The sun had begun to rise by then. He could hear the fat red and green rooster crowing at his distant post, and the first villagers rousing themselves in reply. He would not return to the village- there was no need to, after they had agreed to take the young men in. He had seen to each of them personally, and the folk of that place trusted his word when he said that they would convalesce before long. They would work to make the riverbank a safer place.

A lone coffin stood nestled against a split tree. He approached it and ran his hands over its weathered surface, brushing some light debris from it and then kissing its face. There came a gentle tapping from within, and so he held his ear to the old wood. Then it knocked, much harder and louder, and he stepped away from it with a chuckle. He offered it teasing platitudes as he reached down and grasped its trailing rope, which he wrapped around one hand several times before giving it a pull. Once it was eased down onto the broad, flattened expanse of his shoulders, he hefted its weight with a soft grunt.

Cautious, halting steps and hard leaning upon his staff gave way to a slow but relaxed pace as he finally left that river north of the mangrove forests.

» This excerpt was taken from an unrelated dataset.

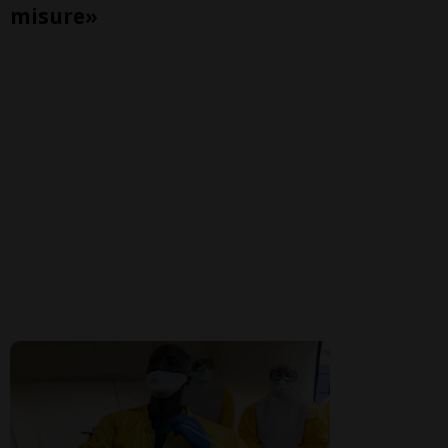
misure»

The sun was still rising, so he decided that he should rise with it. He turned west, toward the hills, and began to walk. He walked over brush, and along the dirt roads of the people. He walked through fields of taro, and along the narrow bridges woven across flooded terraces of deep-rice. He never walked through the shadow of a fruit tree sapling, and he always walked the long way around a den of animals. The walk turned into a climb, and by mid-morning when he could look out across the canopy below and watch the mist as it rose twisting and evaporating in the sunlight, he decided that he had punished himself enough.

He still needed the strength to settle down, after all.